Dai as a standard of deferred payment

As one of its stated purposes, Dai is used in settling debts within the Maker Protocol.

The MKR token allows users to take part in the Maker Governance

Users who hold any amount of MKR tokens can partake actively in issues that require financial development in the ecosystem. The higher the number of tokens held, the greater the power accrued.

What Is the Unique Point of the Dai (DAI)?

There are several unique points of Dai and some of these points include:

Member’s inclusion

The ecosystem allows for members’ inclusion by allowing all token holders to play a part in the maker’s governance protocol. Any voter-approved modifications await a 24 hour delay time once the holders activate the Governance Security Module (GSM). This delay protects the holders from any malicious attacks in disguise as a proposal, and if the proposal confirms a threat, it triggers a Shutdown.

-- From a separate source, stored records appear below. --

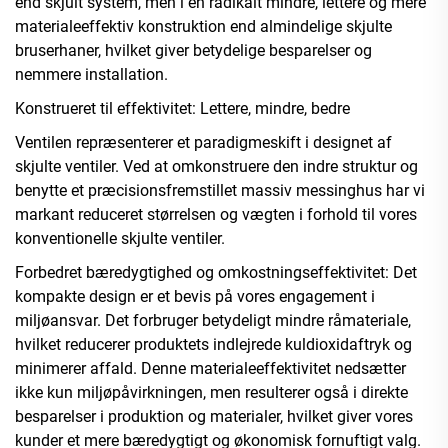
end skjult system, men i en radikalt mindre, lettere og mere
materialeeffektiv konstruktion end almindelige skjulte
bruserhaner, hvilket giver betydelige besparelser og
nemmere installation.
Konstrueret til effektivitet: Lettere, mindre, bedre
Ventilen repræsenterer et paradigmeskift i designet af
skjulte ventiler. Ved at omkonstruere den indre struktur og
benytte et præcisionsfremstillet massiv messinghus har vi
markant reduceret størrelsen og vægten i forhold til vores
konventionelle skjulte ventiler.
Forbedret bæredygtighed og omkostningseffektivitet: Det
kompakte design er et bevis på vores engagement i
miljøansvar. Det forbruger betydeligt mindre råmateriale,
hvilket reducerer produktets indlejrede kuldioxidaftryk og
minimerer affald. Denne materialeeffektivitet nedsætter
ikke kun miljøpåvirkningen, men resulterer også i direkte
besparelser i produktion og materialer, hvilket giver vores
kunder et mere bæredygtigt og økonomisk fornuftigt valg.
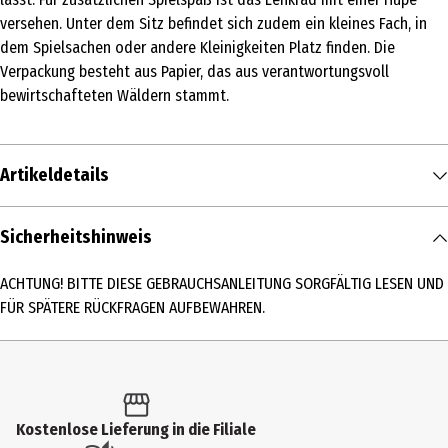
versehen. Unter dem Sitz befindet sich zudem ein kleines Fach, in
dem Spielsachen oder andere Kleinigkeiten Platz finden. Die
Verpackung besteht aus Papier, das aus verantwortungsvoll
bewirtschafteten Wäldern stammt.
Artikeldetails
Inhalt
Sicherheitshinweis
1 Stk.
ACHTUNG! BITTE DIESE GEBRAUCHSANLEITUNG SORGFÄLTIG LESEN UND
Produkttyp
FÜR SPÄTERE RÜCKFRAGEN AUFBEWAHREN.
Rutscher/Sitzfahrzeuge
Altersempfehlung ab
12 Monate
Kostenlose Lieferung in die Filiale
Artikelnummer des Herstellers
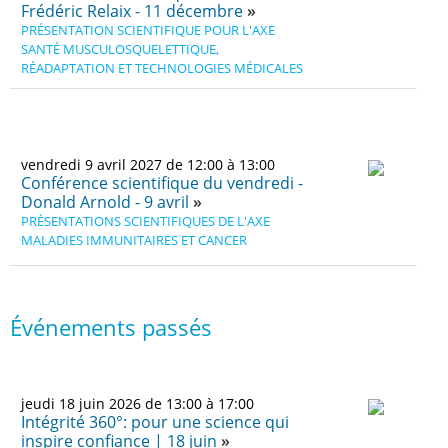
Frédéric Relaix - 11 décembre
PRÉSENTATION SCIENTIFIQUE POUR L'AXE
SANTÉ MUSCULOSQUELETTIQUE,
RÉADAPTATION ET TECHNOLOGIES MÉDICALES
vendredi 9 avril 2027 de 12:00 à 13:00
Conférence scientifique du vendredi -
Donald Arnold - 9 avril
PRÉSENTATIONS SCIENTIFIQUES DE L'AXE
MALADIES IMMUNITAIRES ET CANCER
Événements passés
jeudi 18 juin 2026 de 13:00 à 17:00
Intégrité 360°: pour une science qui
inspire confiance | 18 juin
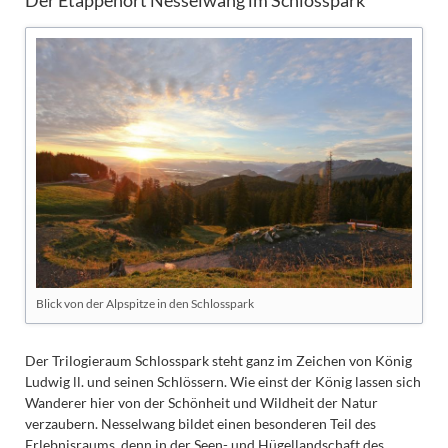
Der Etappenort Nesselwang im Schlosspark
Blick von der Alpspitze in den Schlosspark
Der Trilogieraum Schlosspark steht ganz im Zeichen von König
Ludwig ll. und seinen Schlössern. Wie einst der König lassen sich
Wanderer hier von der Schönheit und Wildheit der Natur
verzaubern. Nesselwang bildet einen besonderen Teil des
Erlebnisraums, denn in der Seen- und Hügellandschaft des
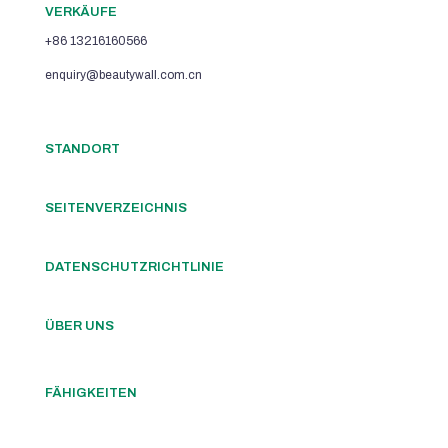
VERKÄUFE
+86 13216160566
enquiry@beautywall.com.cn
STANDORT
SEITENVERZEICHNIS
DATENSCHUTZRICHTLINIE
ÜBER UNS
FÄHIGKEITEN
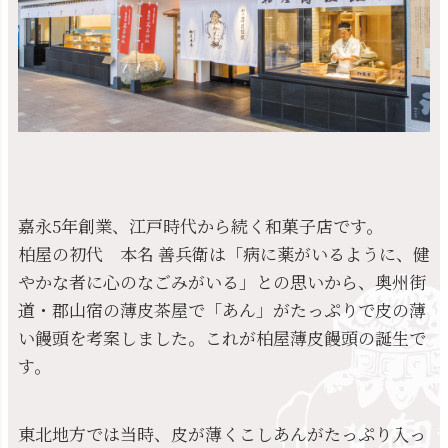
嘉永5年創業、江戸時代から続く和菓子店です。
柏屋の初代 本名 善兵衛は「病に薬がいるように、健
やかな者に心のなごみがいる」との思いから、奥州街
道・郡山宿の薄皮茶屋で「あん」がたっぷりで皮の薄
い饅頭を考案しました。これが柏屋薄皮饅頭の誕生で
す。
東北地方では当時、皮が薄くこしあんがたっぷり入っ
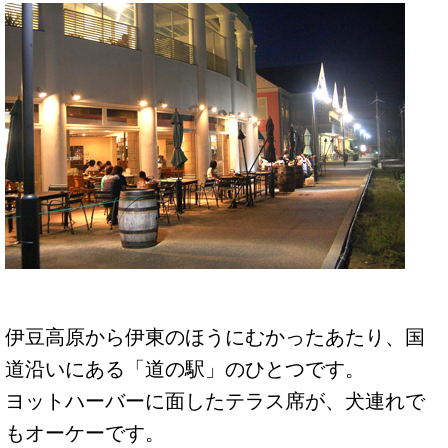
伊豆高原から伊東のほうにむかったあたり、国
道沿いにある「道の駅」のひとつです。
ヨットハーバーに面したテラス席が、犬連れで
もオーケーです。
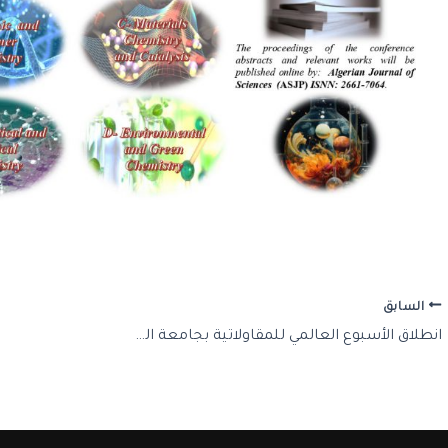
السابق
انطلاق الأسبوع العالمي للمقاولاتية بجامعة الشلف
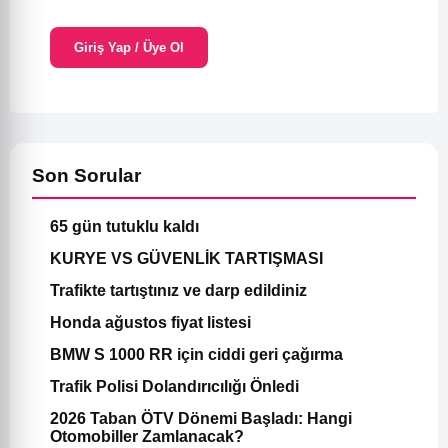
Giriş Yap / Üye Ol
Son Sorular
65 gün tutuklu kaldı
KURYE VS GÜVENLİK TARTIŞMASI
Trafikte tartıştınız ve darp edildiniz
Honda ağustos fiyat listesi
BMW S 1000 RR için ciddi geri çağırma
Trafik Polisi Dolandırıcılığı Önledi
2026 Taban ÖTV Dönemi Başladı: Hangi
Otomobiller Zamlanacak?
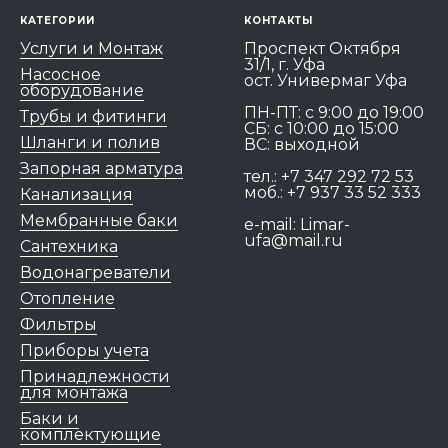
КАТЕГОРИИ
КОНТАКТЫ
Услуги и Монтаж
Проспект Октября
31/1, г. Уфа
Насосное
ост. Универмаг Уфа
оборудование
ПН-ПТ: c 9:00 до 19:00
Трубы и фитинги
СБ: с 10:00 до 15:00
Шланги и полив
ВС: выходной
Запорная арматура
тел.:
+7 347 292 72 53
моб.:
+7 937 33 52 333
Канализация
Мембранные баки
e-mail:
Limar-
ufa@mail.ru
Сантехника
Водонагреватели
Отопление
Фильтры
Приборы учета
Принадлежности
для монтажа
Баки и
комплектующие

The MKR’s token in a recapitalization in case of debt

If the system debts exceed its set-down supply, then recapitulation mode sets in by increasing the token supply through a debt auction. This risk inclines MKR holders to responsibly partake and govern the MKR ecosystem to prevent excessive risk-taking.

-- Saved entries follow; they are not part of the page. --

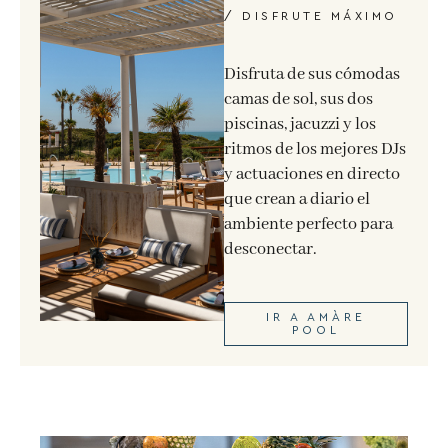
/ DISFRUTE MÁXIMO
Disfruta de sus cómodas
camas de sol, sus dos
piscinas, jacuzzi y los
ritmos de los mejores DJs
y actuaciones en directo
que crean a diario el
ambiente perfecto para
desconectar.
IR A AMÀRE
POOL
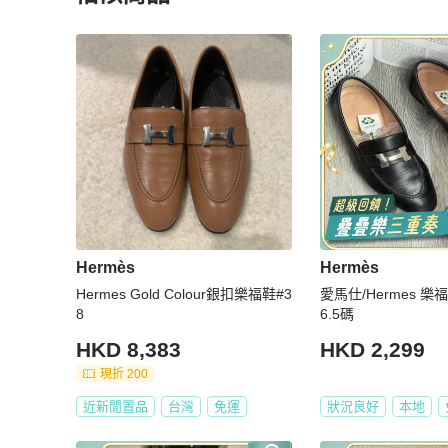
更多相似
Hermès
男鞋
推薦精品
Hermès
Hermès
Hermes Gold Colour銀扣樂福鞋#3
愛馬仕/Hermes 樂福鞋皮鞋銀扣 3
8
6.5碼
HKD 8,383
HKD 2,299
現折 200
近新閒置品
台灣
免運
狀況良好
本地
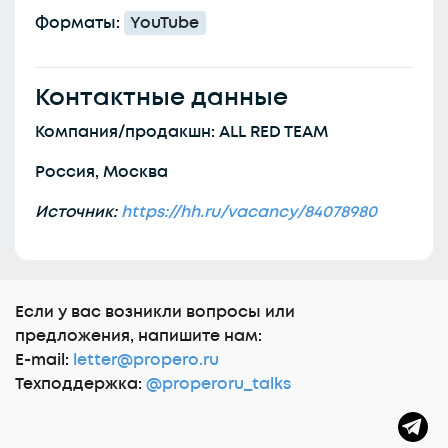
Форматы:
YouTube
Контактные данные
Компания/продакшн: ALL RED TEAM
Россия, Москва
Источник:
https://hh.ru/vacancy/84078980
Еcли у вас возникли вопросы или
предложения, напишите нам:
E-mail:
letter@propero.ru
Техподдержка:
@properoru_talks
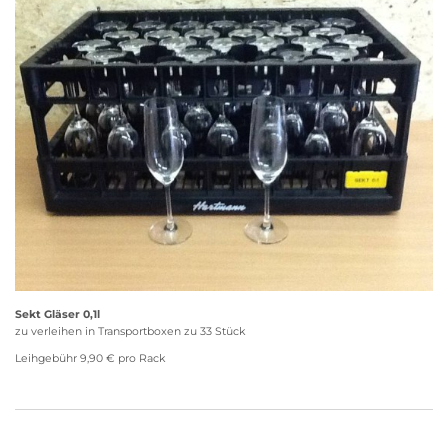
Sekt Gläser 0,1l
zu verleihen in Transportboxen zu 33 Stück
Leihgebühr 9,90 € pro Rack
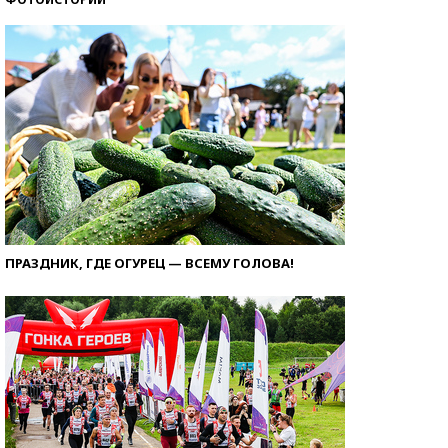
ПРАЗДНИК, ГДЕ ОГУРЕЦ — ВСЕМУ ГОЛОВА!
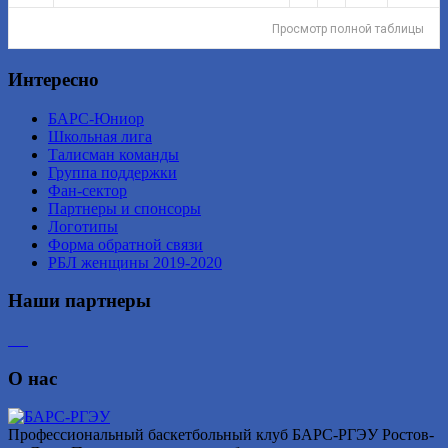
Просмотр полной таблицы
Интересно
БАРС-Юниор
Школьная лига
Талисман команды
Группа поддержки
Фан-сектор
Партнеры и спонсоры
Логотипы
Форма обратной связи
РБЛ женщины 2019-2020
Наши партнеры
О нас
Профессиональный баскетбольный клуб БАРС-РГЭУ Ростов-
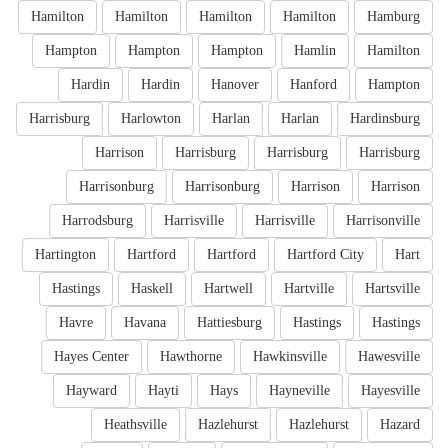
Hamilton
Hamilton
Hamilton
Hamilton
Hamburg
Hampton
Hampton
Hampton
Hamlin
Hamilton
Hardin
Hardin
Hanover
Hanford
Hampton
Harrisburg
Harlowton
Harlan
Harlan
Hardinsburg
Harrison
Harrisburg
Harrisburg
Harrisburg
Harrisonburg
Harrisonburg
Harrison
Harrison
Harrodsburg
Harrisville
Harrisville
Harrisonville
Hartington
Hartford
Hartford
Hartford City
Hart
Hastings
Haskell
Hartwell
Hartville
Hartsville
Havre
Havana
Hattiesburg
Hastings
Hastings
Hayes Center
Hawthorne
Hawkinsville
Hawesville
Hayward
Hayti
Hays
Hayneville
Hayesville
Heathsville
Hazlehurst
Hazlehurst
Hazard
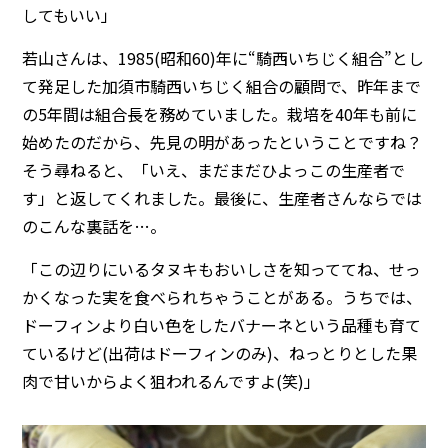
してもいい」
若山さんは、1985(昭和60)年に“騎西いちじく組合”とし
て発足した加須市騎西いちじく組合の顧問で、昨年まで
の5年間は組合長を務めていました。栽培を40年も前に
始めたのだから、先見の明があったということですね？
そう尋ねると、「いえ、まだまだひよっこの生産者で
す」と返してくれました。最後に、生産者さんならでは
のこんな裏話を…。
「この辺りにいるタヌキもおいしさを知っててね、せっ
かくなった実を食べられちゃうことがある。うちでは、
ドーフィンより白い色をしたバナーネという品種も育て
ているけど(出荷はドーフィンのみ)、ねっとりとした果
肉で甘いからよく狙われるんですよ(笑)」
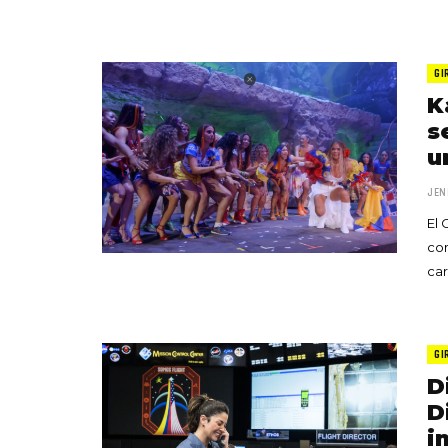
GI
K
s
u
JEN
El 
con
ca
GI
D
D
i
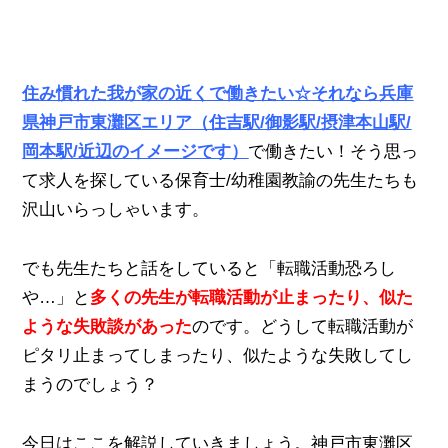
住み慣れた我が家の近くで働きたい☆それなら兵庫
県神戸市東灘区エリア（住吉駅/御影駅/摂津本山駅/
岡本駅/近辺のイメージです）
で働きたい！そう思っ
て求人を探している保育士/幼稚園教諭の先生たちも
沢山いらっしゃいます。
でも先生たちと話をしていると「転職活動恐ろし
や…」と
多くの先生が転職活動が止まったり、似た
ような失敗談があった
のです。どうして転職活動が
ピタリ止まってしまったり、似たような失敗してし
まうのでしょう？
今日はここを解説していきましょう。神戸市東灘区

An emergency shutdown mechanism to protect Maker Protocol against attacks

The emergency shutdown serves two main purposes, one is to shut down the ecosystem to protect the Maker Protocol from attacks on its infrastructural development and the second is to facilitate the Maker protocol system.

The token holders can activate this last-resort emergency if a substantial amount is a necessary action to take and will benefit their financial holdings.

How Many DAI is in Circulation?

There are approximately 5.62 Billion DAI tokens in circulation.

Is Dai (DAI) Network Secured?

The Dai network is very secured as the technology incorporates the best of Ethereum and sovereign blockchains into a full-fledged multi-chain system. Before the Dai network can be hacked successfully; such a person or group of people must possess 51% mining power. Despite the possession of over half of the mining power, the remaining 49% can choose to accept or reject the false blocks and successfully fork into a new chain.

These in-built, in-safe precautions save the socio-economic activities that go on the platform, and the users intending to hack lose all their blocks of worth.

How Do I Buy Dai (DAI)?

Sign up

Dai (DAI) is a very popular project and is listed on several exchange platforms for sale and exchange and also on DAI’s proprietary Maker Protocol. All you have to do is to sign up a member by providing necessary details such as your name, email, SSN, licensed document, and profile. This information should be inputted carefully and correctly with the aid of a stable internet supply.

You can also DAI by depositing Ethereum-based assets using the Maker Protocol. Your collateral value is inversely proportionate to your borrowing limit.

Buy Dai

These platforms offer versatile modes of payment, which may include your debit or credit card or other financial apps like Paypal or Payoneer. Type in the number of DAI tokens you need. The platform will direct you to an already linked payment platform.

After linking up the payment method, or inputting your debit or credit card details, confirm the transactions from both parties: your bank or financial app and the exchanger, withdraw the purchased tokens and transfer to a personal cold wallet.

Before DAI can be gotten, it requires a huge deposit of collateral value to ensure the network liquidity. Ensure your borrowing limit is higher than your desired number of DAI.

Which Cryptocurrency Wallet Supports Dai (DAI)?

The PTPWallet platform supports many cryptocurrencies simultaneously such as Dai. Because of its vast use case, it has grown to become one of the most used platforms as it serves as an exchange and an engine to discover other cryptocurrencies. Additionally, users can easily use PTPWallet as their Dai wallet because offers a simple and interactive interface making it easy for people to navigate its system.